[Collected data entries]
- - - - -

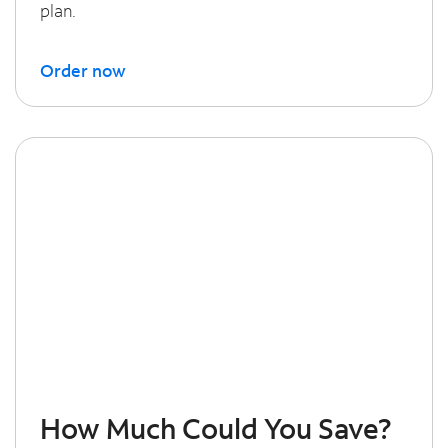
plan.
Order now
How Much Could You Save?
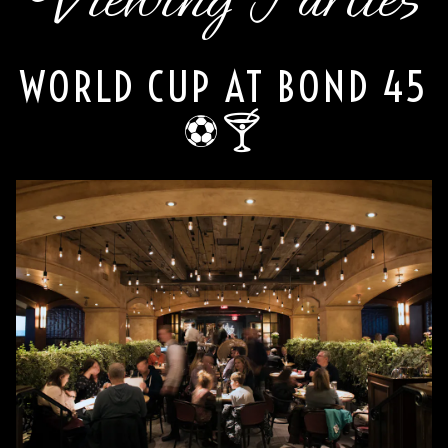
WORLD CUP AT BOND 45
⚽🍸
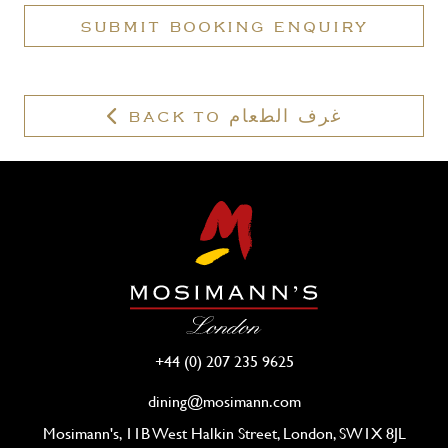
a
SUBMIT BOOKING ENQUIRY
valid
membership?
BACK TO غرف الطعام
+44 (0) 207 235 9625
dining@mosimann.com
Mosimann's, 11B West Halkin Street, London, SW1X 8JL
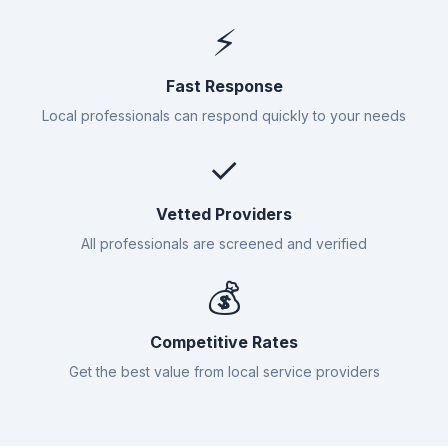
⚡
Fast Response
Local professionals can respond quickly to your needs
✓
Vetted Providers
All professionals are screened and verified
💰
Competitive Rates
Get the best value from local service providers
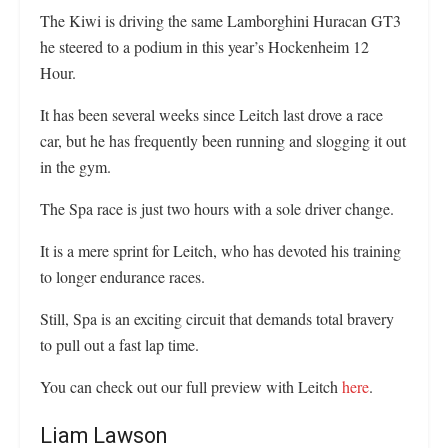
The Kiwi is driving the same Lamborghini Huracan GT3
he steered to a podium in this year’s Hockenheim 12
Hour.
It has been several weeks since Leitch last drove a race
car, but he has frequently been running and slogging it out
in the gym.
The Spa race is just two hours with a sole driver change.
It is a mere sprint for Leitch, who has devoted his training
to longer endurance races.
Still, Spa is an exciting circuit that demands total bravery
to pull out a fast lap time.
You can check out our full preview with Leitch
here
.
Liam Lawson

- - - - -

- [What needs to be done] Which lines of the data include the string "Leitch"? Find them and copy each one.

- [Solution]
It has been several weeks since Leitch last drove a race
It is a mere sprint for Leitch, who has devoted his training
You can check out our full preview with Leitch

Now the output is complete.